Never Leave Hungry
"Nathan! Thank God you're okay!" Louise's concerned voice rattled loudly through my phone and I winced, frantically rummaging through my exploding dresser drawer for shorts.
It was too hot for pants and I was late for brunch.
"I'm so sorry, Louise," I paused, turning my phone onto speaker mode before setting it on the cherry-wood dresser. "My phone was dead or I would've called you. I spent the night at a...at a friend's house and time got away from me. I'll be there in fifteen minutes!"
Aha! Found them!
I clumsily hopped into a pair of khaki shorts, stumbling in the process and falling sideways into my wooden bed frame. I groaned at the impact.
"A friend, eh?" She teased, her tone suddenly playful and smiling.
"Don't want to hear it," I grumbled back before quickly ending the conversation.
I pulled a navy blue short-sleeve shirt over my head, loosely shaking my curls back out after their brief constriction. Finding a seat on my bed, I pulled on a pair of socks and my Chuck Taylor's.
As I brushed my teeth, I had a brush with genius and grabbed my new signature cologne, apparently: Vanilla Bourbon. I sprayed it over my stale, sticky body.
I hope I don't still smell like alcohol... or weed...
My movements since I'd woken up this afternoon had been incredibly purposeful, calculated and carried out quickly.
Anything to put me back where I belonged: with my family. Last night I didn't just draw a line in the sand with June; I bombed the sandstone bridge.
I did what I had to.
Clearly, I can't control myself around her.

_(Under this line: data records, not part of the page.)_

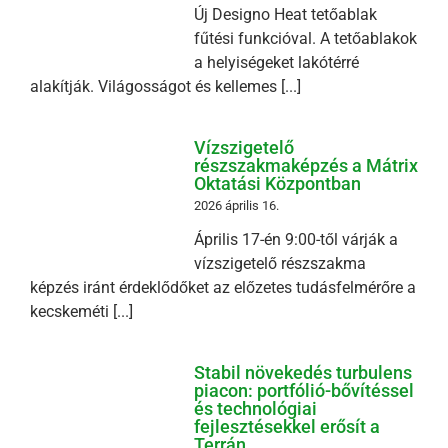
Új Designo Heat tetőablak
fűtési funkcióval. A tetőablakok
a helyiségeket lakótérré
alakítják. Világosságot és kellemes [...]
Vízszigetelő
részszakmaképzés a Mátrix
Oktatási Központban
2026 április 16.
Április 17-én 9:00-től várják a
vízszigetelő részszakma
képzés iránt érdeklődőket az előzetes tudásfelmérőre a
kecskeméti [...]
Stabil növekedés turbulens
piacon: portfólió-bővítéssel
és technológiai
fejlesztésekkel erősít a
Terrán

She was coke and I was the fresh shell of an addict, that first moment of pure adrenaline and euphoria meant to get me hooked and it had. She was in my gums.
I spat into the sink.
Static rattled through my silver KIA Soul's speakers on the short drive to Granny's Place, the locally controversial red-brick cafe in downtown Dolphin Coast. Gravel crunched under my tires. I didn't notice the lack of music on the radio until the engine cut off with the turn of my key, its paw-printed lanyard tickling the tops of my thighs. Sighing, I got out.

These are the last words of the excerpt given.